EXERCISE
Reproduce exactly the entries from the "werden; bei verborgenen" line to the end. Skip all pictures.

TASK INPUT

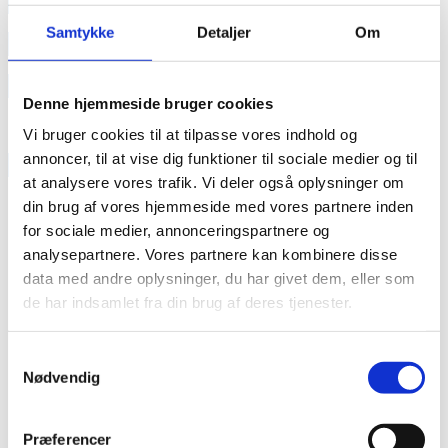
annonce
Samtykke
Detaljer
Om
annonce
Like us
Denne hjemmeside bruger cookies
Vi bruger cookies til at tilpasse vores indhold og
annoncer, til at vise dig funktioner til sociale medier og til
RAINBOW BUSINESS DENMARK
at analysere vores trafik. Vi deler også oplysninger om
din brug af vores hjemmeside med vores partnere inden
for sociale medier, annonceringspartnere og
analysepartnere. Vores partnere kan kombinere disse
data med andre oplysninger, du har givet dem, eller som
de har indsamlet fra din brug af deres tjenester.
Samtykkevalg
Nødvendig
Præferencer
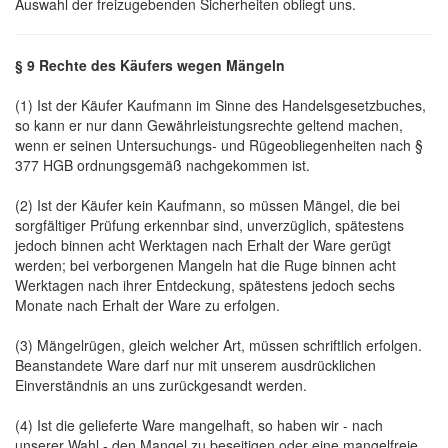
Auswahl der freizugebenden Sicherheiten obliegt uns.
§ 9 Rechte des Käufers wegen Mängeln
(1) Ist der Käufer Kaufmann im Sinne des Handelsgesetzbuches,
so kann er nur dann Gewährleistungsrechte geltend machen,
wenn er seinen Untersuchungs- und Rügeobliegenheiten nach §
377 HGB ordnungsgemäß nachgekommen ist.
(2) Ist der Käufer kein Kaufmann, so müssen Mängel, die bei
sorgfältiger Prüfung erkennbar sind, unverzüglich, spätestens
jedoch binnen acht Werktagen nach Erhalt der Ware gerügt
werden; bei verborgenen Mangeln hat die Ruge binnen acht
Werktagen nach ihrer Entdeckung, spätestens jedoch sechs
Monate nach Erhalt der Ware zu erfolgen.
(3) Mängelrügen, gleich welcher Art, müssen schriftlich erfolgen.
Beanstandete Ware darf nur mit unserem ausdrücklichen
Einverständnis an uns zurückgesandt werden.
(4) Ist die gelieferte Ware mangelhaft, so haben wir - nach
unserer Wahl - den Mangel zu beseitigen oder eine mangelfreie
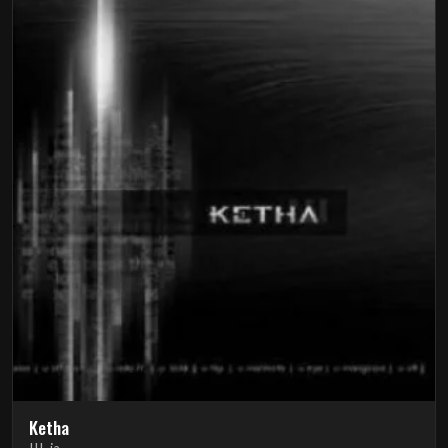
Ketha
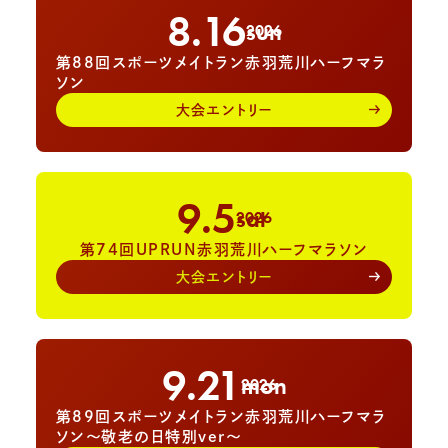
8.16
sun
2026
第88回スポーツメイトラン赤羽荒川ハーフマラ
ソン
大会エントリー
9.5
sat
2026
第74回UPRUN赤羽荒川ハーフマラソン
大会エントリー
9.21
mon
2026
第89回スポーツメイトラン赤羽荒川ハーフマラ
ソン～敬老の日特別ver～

WRITTEN REPLY
werden; bei verborgenen Mangeln hat die Ruge binnen acht
Werktagen nach ihrer Entdeckung, spätestens jedoch sechs
Monate nach Erhalt der Ware zu erfolgen.
(3) Mängelrügen, gleich welcher Art, müssen schriftlich erfolgen.
Beanstandete Ware darf nur mit unserem ausdrücklichen
Einverständnis an uns zurückgesandt werden.
(4) Ist die gelieferte Ware mangelhaft, so haben wir - nach
unserer Wahl - den Mangel zu beseitigen oder eine mangelfreie
Ketha
8.16
sun
2026
第88回スポーツメイトラン赤羽荒川ハーフマラ
ソン
大会エントリー
9.5
sat
2026
第74回UPRUN赤羽荒川ハーフマラソン
大会エントリー
9.21
mon
2026
第89回スポーツメイトラン赤羽荒川ハーフマラ
ソン～敬老の日特別ver～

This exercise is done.